Tuesday, November 3, 2020

Learning From Fan Fiction: Crime-Solving Couples Need Their Privacy

My choice for John Thatcher
On Votaries, I reference the changes to John Thatcher's character in the later Emma Lathen mystery novels.

The changes created a problem in my fan fiction and elucidated for me an archetypal need in detective fiction. 

My fan fiction for Thatcher is an attempt to solve the Bones problem from a M/M standpoint: outside of Boston Legal and romance books, is it possible to have an ongoing "slow burn" gay romance alongside murder mysteries?  

Which brings one to--what are the components of the successful "slow burn" romance with television murder mysteries? 

Damien
The most important is that every mystery ends with the couple alone, together, discussing the case as well as their lives, the world, philosophy, art... 

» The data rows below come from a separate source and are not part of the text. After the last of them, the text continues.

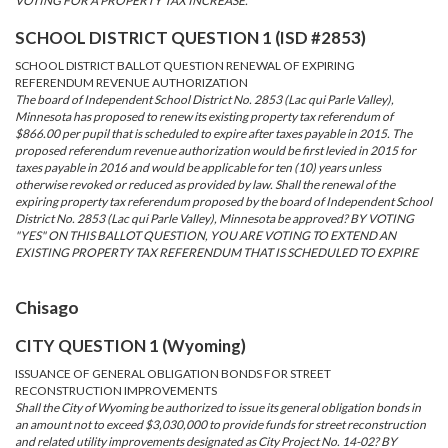
VOTING FOR A PROPERTY TAX INCREASE.
SCHOOL DISTRICT QUESTION 1 (ISD #2853)
SCHOOL DISTRICT BALLOT QUESTION RENEWAL OF EXPIRING
REFERENDUM REVENUE AUTHORIZATION
The board of Independent School District No. 2853 (Lac qui Parle Valley),
Minnesota has proposed to renew its existing property tax referendum of
$866.00 per pupil that is scheduled to expire after taxes payable in 2015. The
proposed referendum revenue authorization would be first levied in 2015 for
taxes payable in 2016 and would be applicable for ten (10) years unless
otherwise revoked or reduced as provided by law. Shall the renewal of the
expiring property tax referendum proposed by the board of Independent School
District No. 2853 (Lac qui Parle Valley), Minnesota be approved? BY VOTING
"YES" ON THIS BALLOT QUESTION, YOU ARE VOTING TO EXTEND AN
EXISTING PROPERTY TAX REFERENDUM THAT IS SCHEDULED TO EXPIRE
Chisago
CITY QUESTION 1 (Wyoming)
ISSUANCE OF GENERAL OBLIGATION BONDS FOR STREET
RECONSTRUCTION IMPROVEMENTS
Shall the City of Wyoming be authorized to issue its general obligation bonds in
an amount not to exceed $3,030,000 to provide funds for street reconstruction
and related utility improvements designated as City Project No. 14-02? BY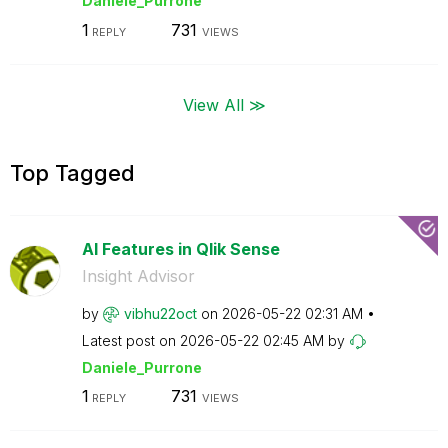
Daniele_Purrone
1
731
REPLY
VIEWS
View All ≫
Top Tagged
AI Features in Qlik Sense
Insight Advisor
by
vibhu22oct
on
‎2026-05-22
02:31 AM
Latest post on
‎2026-05-22
02:45 AM
by
Daniele_Purrone
1
731
REPLY
VIEWS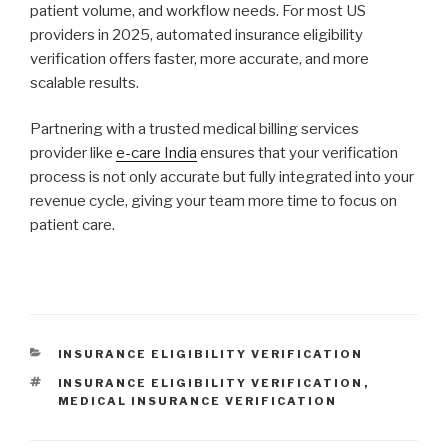
patient volume, and workflow needs. For most US
providers in 2025, automated insurance eligibility
verification offers faster, more accurate, and more
scalable results.
Partnering with a trusted medical billing services
provider like
e-care India
ensures that your verification
process is not only accurate but fully integrated into your
revenue cycle, giving your team more time to focus on
patient care.
CATEGORIES
INSURANCE ELIGIBILITY VERIFICATION
TAGS
INSURANCE ELIGIBILITY VERIFICATION
,
MEDICAL INSURANCE VERIFICATION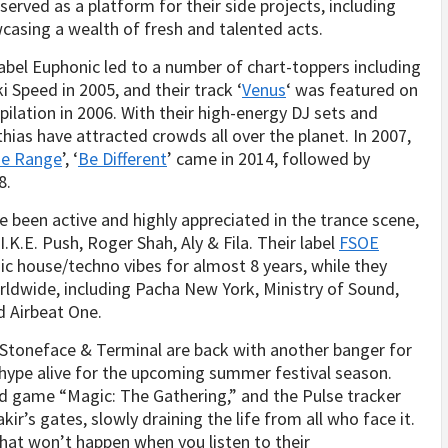
 served as a platform for their side projects, including
asing a wealth of fresh and talented acts.
label Euphonic led to a number of chart-toppers including
 Speed in 2005, and their track ‘
Venus
‘ was featured on
ilation in 2006. With their high-energy DJ sets and
as have attracted crowds all over the planet. In 2007,
de Range
’, ‘
Be Different
’ came in 2014, followed by
8.
 been active and highly appreciated in the trance scene,
I.K.E. Push, Roger Shah, Aly & Fila. Their label
FSOE
c house/techno vibes for almost 8 years, while they
ldwide, including Pacha New York, Ministry of Sound,
 Airbeat One.
, Stoneface & Terminal are back with another banger for
 hype alive for the upcoming summer festival season.
rd game “Magic: The Gathering,” and the Pulse tracker
ir’s gates, slowly draining the life from all who face it.
hat won’t happen when you listen to their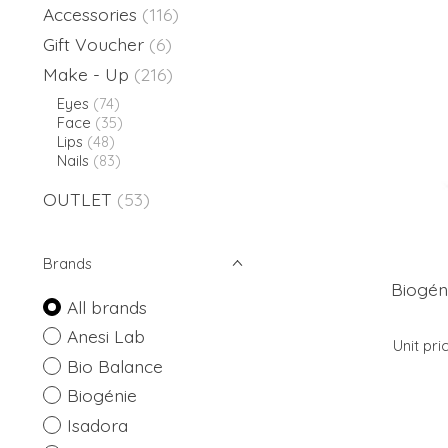
Accessories
(116)
Gift Voucher
(6)
Make - Up
(216)
Eyes
(74)
Face
(35)
Lips
(48)
Nails
(83)
OUTLET
(53)
Brands
Biogén
All brands
Anesi Lab
Unit pri
Bio Balance
Biogénie
Isadora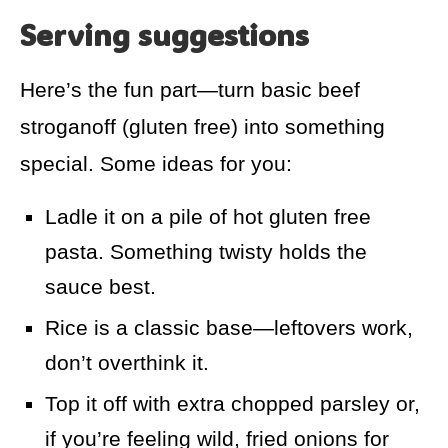
Serving suggestions
Here’s the fun part—turn basic beef
stroganoff (gluten free) into something
special. Some ideas for you:
Ladle it on a pile of hot gluten free
pasta. Something twisty holds the
sauce best.
Rice is a classic base—leftovers work,
don’t overthink it.
Top it off with extra chopped parsley or,
if you’re feeling wild, fried onions for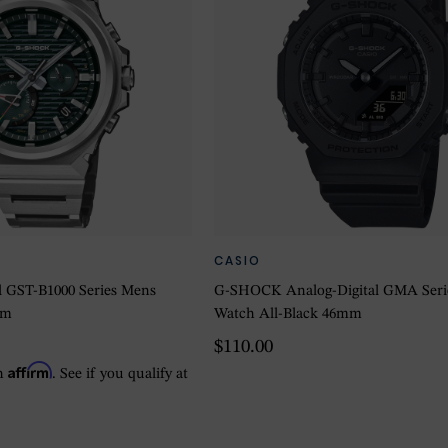
CASIO
 GST-B1000 Series Mens
G-SHOCK Analog-Digital GMA Serie
mm
Watch All-Black 46mm
$110.00
Affirm
th
. See if you qualify at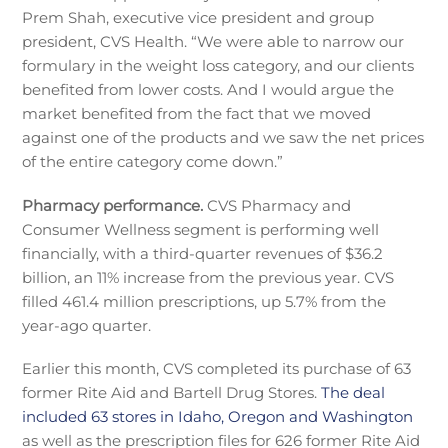
Prem Shah, executive vice president and group
president, CVS Health. “We were able to narrow our
formulary in the weight loss category, and our clients
benefited from lower costs. And I would argue the
market benefited from the fact that we moved
against one of the products and we saw the net prices
of the entire category come down.”
Pharmacy performance.
CVS Pharmacy and
Consumer Wellness segment is performing well
financially, with a third-quarter revenues of $36.2
billion, an 11% increase from the previous year. CVS
filled 461.4 million prescriptions, up 5.7% from the
year-ago quarter.
Earlier this month, CVS completed its purchase of 63
former Rite Aid and Bartell Drug Stores.
The deal
included 63 stores in Idaho, Oregon and Washington
as well as the prescription files for 626 former Rite Aid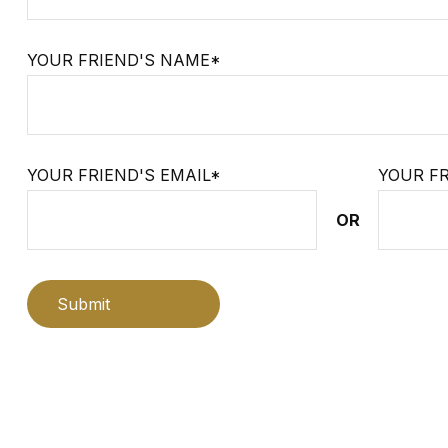
YOUR FRIEND'S NAME*
YOUR FRIEND'S EMAIL*
YOUR F
OR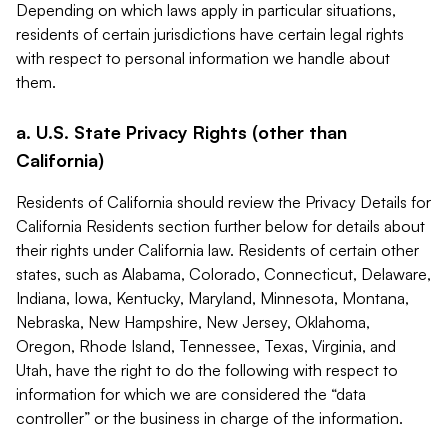
Depending on which laws apply in particular situations,
residents of certain jurisdictions have certain legal rights
with respect to personal information we handle about
them.
a. U.S. State Privacy Rights (other than
California)
Residents of California should review the Privacy Details for
California Residents section further below for details about
their rights under California law. Residents of certain other
states, such as Alabama, Colorado, Connecticut, Delaware,
Indiana, Iowa, Kentucky, Maryland, Minnesota, Montana,
Nebraska, New Hampshire, New Jersey, Oklahoma,
Oregon, Rhode Island, Tennessee, Texas, Virginia, and
Utah, have the right to do the following with respect to
information for which we are considered the “data
controller” or the business in charge of the information.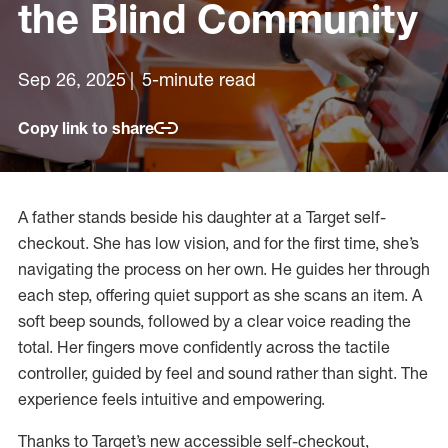
the Blind Community
Sep 26, 2025
5-minute read
Copy link to share
A father stands beside his daughter at a Target self-
checkout. She has low vision, and for the first time, she’s
navigating the process on her own. He guides her through
each step, offering quiet support as she scans an item. A
soft beep sounds, followed by a clear voice reading the
total. Her fingers move confidently across the tactile
controller, guided by feel and sound rather than sight. The
experience feels intuitive and empowering.
Thanks to Target’s new accessible self-checkout,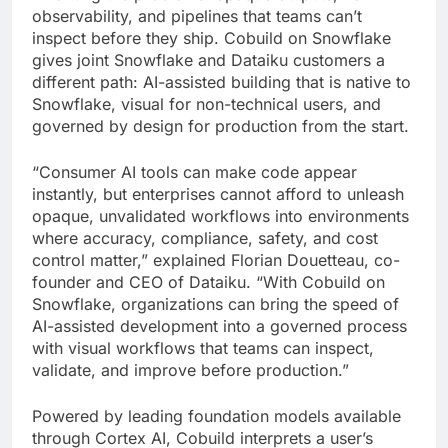
observability, and pipelines that teams can’t
inspect before they ship. Cobuild on Snowflake
gives joint Snowflake and Dataiku customers a
different path: AI-assisted building that is native to
Snowflake, visual for non-technical users, and
governed by design for production from the start.
“Consumer AI tools can make code appear
instantly, but enterprises cannot afford to unleash
opaque, unvalidated workflows into environments
where accuracy, compliance, safety, and cost
control matter,” explained Florian Douetteau, co-
founder and CEO of Dataiku. “With Cobuild on
Snowflake, organizations can bring the speed of
AI-assisted development into a governed process
with visual workflows that teams can inspect,
validate, and improve before production.”
Powered by leading foundation models available
through Cortex AI, Cobuild interprets a user’s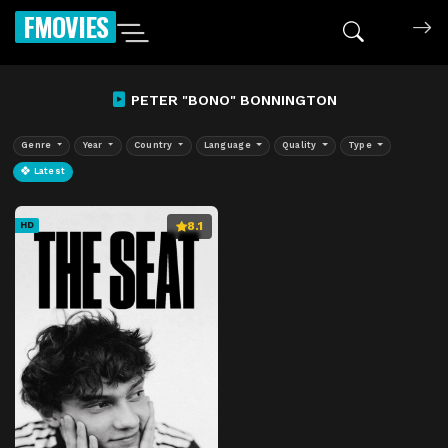
FMOVIES
PETER "BONO" BONNINGTON
Genre
Year
Country
Language
Quality
Type
Latest
8.1
HD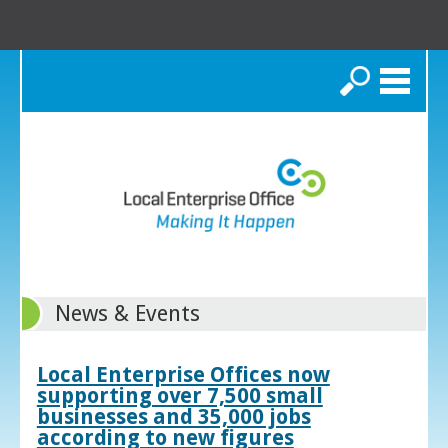
Search
News & Events
Local Enterprise Offices now
supporting over 7,500 small
businesses and 35,000 jobs
according to new figures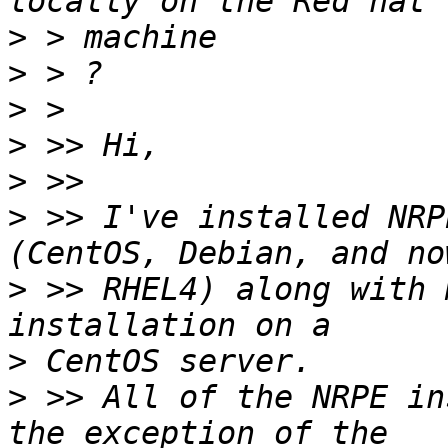
>
>
>
>
>
>
 >> I've installed NRP
>
 >> RHEL4) along with 
>
>
 >> All of the NRPE in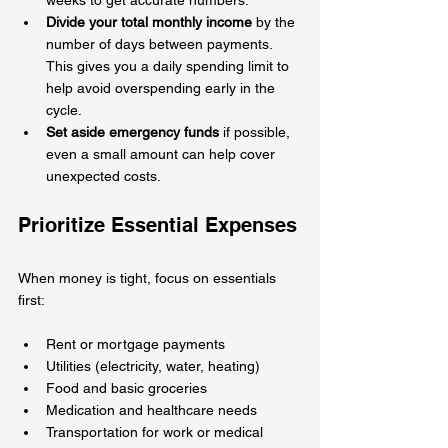
Divide your total monthly income
 by the 
number of days between payments. 
This gives you a daily spending limit to 
help avoid overspending early in the 
cycle.
Set aside emergency funds
 if possible, 
even a small amount can help cover 
unexpected costs.
Prioritize Essential Expenses
When money is tight, focus on essentials 
first:
Rent or mortgage payments  
Utilities (electricity, water, heating)  
Food and basic groceries  
Medication and healthcare needs  
Transportation for work or medical 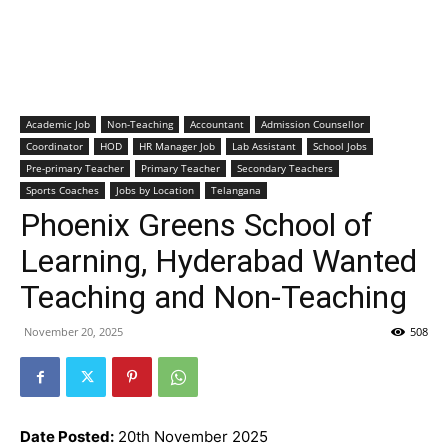
Academic Job
Non-Teaching
Accountant
Admission Counsellor
Coordinator
HOD
HR Manager Job
Lab Assistant
School Jobs
Pre-primary Teacher
Primary Teacher
Secondary Teachers
Sports Coaches
Jobs by Location
Telangana
Phoenix Greens School of
Learning, Hyderabad Wanted
Teaching and Non-Teaching
November 20, 2025
508
Date Posted:
20th November 2025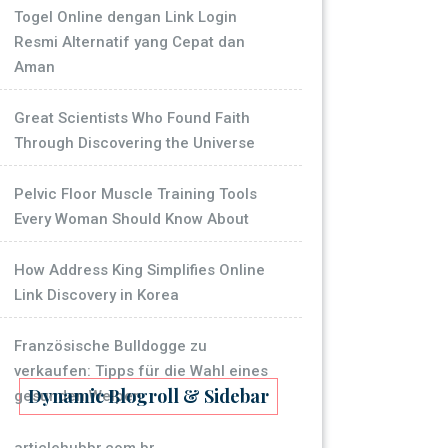
Togel Online dengan Link Login
Resmi Alternatif yang Cepat dan
Aman
Great Scientists Who Found Faith
Through Discovering the Universe
Pelvic Floor Muscle Training Tools
Every Woman Should Know About
How Address King Simplifies Online
Link Discovery in Korea
Französische Bulldogge zu
verkaufen: Tipps für die Wahl eines
Dynamic Blogroll & Sidebar
gesunden Welpen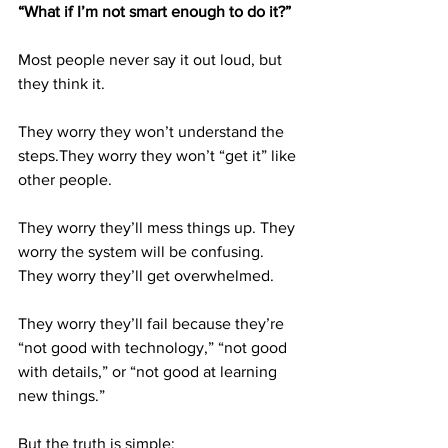
“What if I’m not smart enough to do it?”
Most people never say it out loud, but 
they think it.
They worry they won’t understand the 
steps.They worry they won’t “get it” like 
other people. 
They worry they’ll mess things up. They 
worry the system will be confusing. 
They worry they’ll get overwhelmed. 
They worry they’ll fail because they’re 
“not good with technology,” “not good 
with details,” or “not good at learning 
new things.”
But the truth is simple: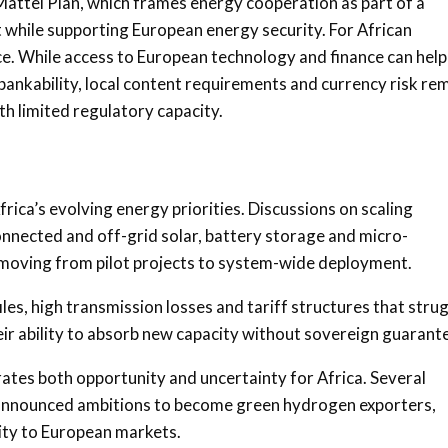
r Mattei Plan, which frames energy cooperation as part of a
 while supporting European energy security. For African
nce. While access to European technology and finance can help
bankability, local content requirements and currency risk re
th limited regulatory capacity.
ica’s evolving energy priorities. Discussions on scaling
onnected and off-grid solar, battery storage and micro-
f moving from pilot projects to system-wide deployment.
iles, high transmission losses and tariff structures that stru
heir ability to absorb new capacity without sovereign guarant
ates both opportunity and uncertainty for Africa. Several
 announced ambitions to become green hydrogen exporters,
ty to European markets.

Think Alan and Denny from Boston Legal.

Bones and Booth have friends (a scooby-gang), but they eventually, always, cycle back to each other, even before they marry. This is, in fact, part of what makes them so entirely satisfying to viewers. They are a variation on the couple on an island, where I also place Scully and Mulder. Although they are not literally on an island, their complementary personalities place them on a metaphorical island. 

Elementary impressively does this with Sherlock and Joan, despite not taking them down the intimacy path. Nearly every episode comes back to a conversation between the two friends at the Brownstone.

Many Castle episodes revolve around Castle sitting at Kate's desk to shoot the breeze. Miss Fisher episodes often end with Phryne and Jack reflecting on the case. And as mentioned above, Boston Legal uses this approach with Alan and Denny, which I will discuss in another post. 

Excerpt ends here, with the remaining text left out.